Learn more about how the Auditor's Office conducts an audit.
The Auditor's Office looks at many factors before they begin an audit. If a program or department is especially at risk for experiencing waste, fraud or abuse, if they have been audited in the past, or if there are anyone in the community has reported concerns, the Auditor's Office might begin an audit. Once the Auditor's Office decides what to audit, there are six steps to the audit.

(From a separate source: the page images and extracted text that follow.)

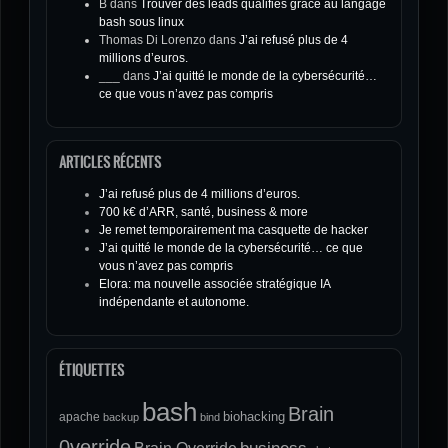
B
dans
Trouver des leads qualifiés grace au langage
bash sous linux
Thomas Di Lorenzo
dans
J’ai refusé plus de 4
millions d’euros.
___
dans
J’ai quitté le monde de la cybersécurité…
ce que vous n’avez pas compris
ARTICLES RÉCENTS
J’ai refusé plus de 4 millions d’euros.
700 k€ d’ARR, santé, business & more
Je remet temporairement ma casquette de hacker
J’ai quitté le monde de la cybersécurité… ce que
vous n’avez pas compris
Elora: ma nouvelle associée stratégique IA
indépendante et autonome.
ÉTIQUETTES
bash
Brain
biohacking
apache
backup
bind
0verride
Brain Override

Step 1: Survey and Planning
The Auditor's Office gathers information about the program or department it is auditing. The auditors learn about the mission, resources, accounting practices and operations of the program they are auditing.
Step 2: Fieldwork
Audit fieldwork can include interviewing staff, watching operations and reviewing, analyzing and documenting the program or department's work to learn about how resources are being used.
Step 3: Communication
During the audit, the Auditor's Office staff will let the subject of the audit know about any findings as soon as possible. This lets the auditee begin to make any necessary changes to their practices as soon as possible.
Step 4: Draft Report
After the audit is completed, the Auditor's Office writes a draft report with recommendations for improvements. Next, they schedule an exit conference to review the draft report with the auditee and give the department or program managers a chance to respond to the findings and recommendations.
Step 5: Response
After the exit conference, the Administration is given a time to respond to the findings and recommendations. At this point, the report is a work-in-progress; it is not a public document.
Step 6: Report Issuance
At the end of the response period, and after reading the auditee's response to the draft report, the Auditor's Office produces the final audit report. This report, and all final audit reports, are posted on the Auditor's Office website and available to the public.